Work to complete
The line containing "Privacy Policy (807, 1282)" marks the start. Return it and every later line of the listing below exactly, ending with the last one.

Exercise data
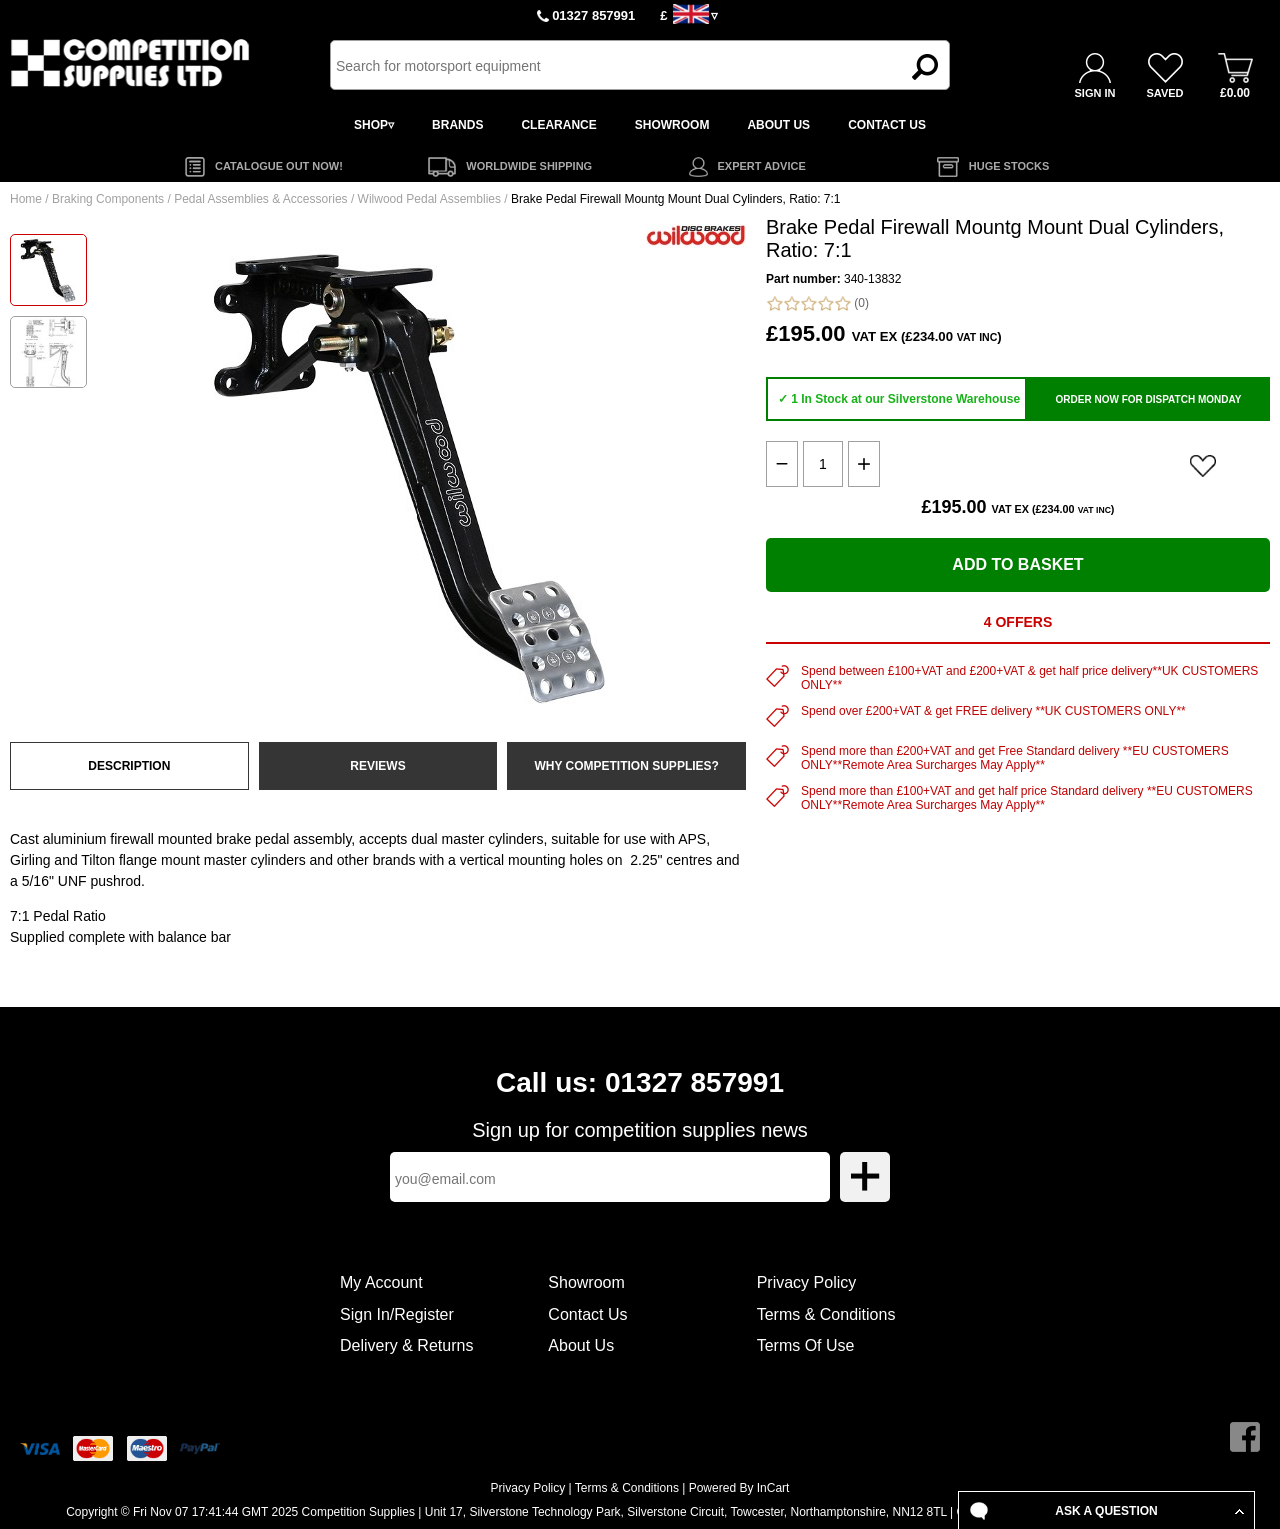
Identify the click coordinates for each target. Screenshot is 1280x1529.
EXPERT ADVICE (762, 166)
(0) (817, 303)
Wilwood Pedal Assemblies (429, 199)
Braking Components (108, 199)
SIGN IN (1095, 93)
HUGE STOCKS (1009, 166)
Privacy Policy (807, 1282)
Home (26, 199)
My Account (381, 1282)
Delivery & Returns (406, 1345)
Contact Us (587, 1314)
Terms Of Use (806, 1345)
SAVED (1164, 93)
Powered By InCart (739, 1488)
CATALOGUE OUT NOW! (279, 166)
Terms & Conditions (826, 1314)
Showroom (586, 1282)
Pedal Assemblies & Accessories (260, 199)
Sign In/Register (397, 1314)
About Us (581, 1345)
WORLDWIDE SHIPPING (529, 166)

Answer to this problem
Privacy Policy (807, 1282)
Home (26, 199)
My Account (381, 1282)
Delivery & Returns (406, 1345)
Contact Us (587, 1314)
Terms Of Use (806, 1345)
SAVED (1164, 93)
Powered By InCart (739, 1488)
CATALOGUE OUT NOW! (279, 166)
Terms & Conditions (826, 1314)
Showroom (586, 1282)
Pedal Assemblies & Accessories (260, 199)
Sign In/Register (397, 1314)
About Us (581, 1345)
WORLDWIDE SHIPPING (529, 166)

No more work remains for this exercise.